No que se refere ao acesso à leitura, recente pesquisa sobre alfabetismo/letramento (16) aponta que 67% da população brasileira encontra-se na situação de analfabetismo funcional. Isto é, encontra-se nos níveis 1 e 2 caracterizados por baixa habilidade e compreensão da leitura (17).
Em "Os Números da Cultura", Abreu (2003) revela que, segundo o Indicador Nacional de Alfabetismo Funcional (Inaf) 2000, 67% dos entrevistados gostam de ler: 32% gostam muito e 35% gostam um pouco. Comentando outra pesquisa, Retrato da Leitura no Brasil (18), a autora aponta que 98% dos entrevistados possuem em suas casas material escrito, entre eles, livros didáticos, enciclopédias, dicionários, livros infantis, bíblias, livros sagrados e religiosos, livros técnicos e específicos, livros de literatura e romances, agendas de telefones e endereços, calendários e folhinhas, livros de receitas de cozinha, álbum de família, guias e catálogos.

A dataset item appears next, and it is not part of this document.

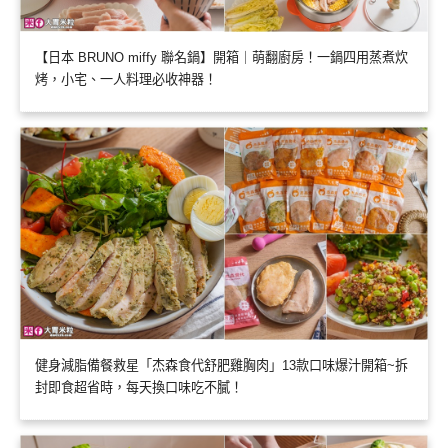
【日本 BRUNO miffy 聯名鍋】開箱｜萌翻廚房！一鍋四用蒸煮炊
烤，小宅、一人料理必收神器！
健身減脂備餐救星「杰森食代舒肥雞胸肉」13款口味爆汁開箱~拆
封即食超省時，每天換口味吃不膩！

No entanto, notem, essa pesquisa não menciona a produção do mercado de periódicos, fascículos e revistas em circulação. Se, por um lado, a autora chama a atenção para a necessidade de ampliar o entendimento sobre a leitura no universo brasileiro, integrando entre as práticas de leitura álbuns de família, cadernetas de endereço, etc., as pesquisas que comenta ignoram dados sobre uma grande fonte de prazer e leitura que são as bancas de jornal.
Não obstante, é forçoso salientar que neste item, em 2001, segundo o Instituto Verificador de Informações, 14.132.700 revistas circularam em território nacional. Entre elas, as revistas relativas ao universo cultural feminino (feminina, adolescente, saúde, puericultura, trabalhos manuais, moda, horóscopo - 1.750.041), revistas relativas ao mundo dos games e infanto-juvenis (1.317.050), juntamente com as revistas destinadas ao segmento de interessados em televisão e sociedade (1.288.232), destacam-se como as campeãs em venda. Nesse sentido, esse mercado, embora tímido em relação a outros países, na maioria desenvolvidos, parece ser também um exemplo significativo que expressa o crescimento de uma cultura de massa letrada no Brasil.
Já na década de 70, Ecléa Bosi, em seu clássico Cultura de Massa e Cultura Popular, apontava que as revistas faziam parte do universo de leitura das operárias. Temas sentimentais, horóscopo, religião e moda eram os mais presentes. Seria importante ressaltar aqui que a prática entre elas estava associada à compra e à constante troca e circulação dos exemplares. Nesse sentido, é possível inferir um efeito multiplicador desses números (19).
Em 2000, segundo o Anuário Estatístico de Mídia, comercializaram-se 931 títulos de revistas, sendo os que mais se destacam, como foi visto anteriormente, os referentes a um segmento feminino e adolescente. No entanto, é expressivo o número de 370 títulos relativos a revistas que poderiam ser qualificadas também como paradidáticas. Ou seja, revistas de "vulgarização" de saberes e competências, conselhos, dicas de estilos de vida variados, competindo com as orientações que podem e devem ser adquiridas nas escolas. Tal como verificado com a mídia televisiva e radiofônica, a produção de entretenimento impresso, via revistas especializadas, amplia o acesso à informação para um público diversificado e jovem
Os títulos mais relevantes, em termos numéricos, se encontram na área da arquitetura, decoração e paisagismo (49), informática/games (33), construção e engenharia (29), arte, cultura e educação (20), entre outros (20). Assim, seria interessante chamar atenção para o fato de que todas elas disponibilizam, nas bancas de jornal, periódica e sistematicamente, um conjunto de preceitos ou princípios de conduta que ajudam a orientar os comportamentos de seus leitores. É como se essas revistas oferecessem informações e conhecimentos para um público heterogêneo, conhecimento este antes restrito a um universo de peritos. Poderia afirmar, nas categorias de Anthony Giddens (1991), que elas estariam servindo para publicizar, com a TV e demais produtos midiáticos, uma educação fora dos eixos tradicionais, possibilitando um aprendizado, e uma circulação do saber, fora da escola.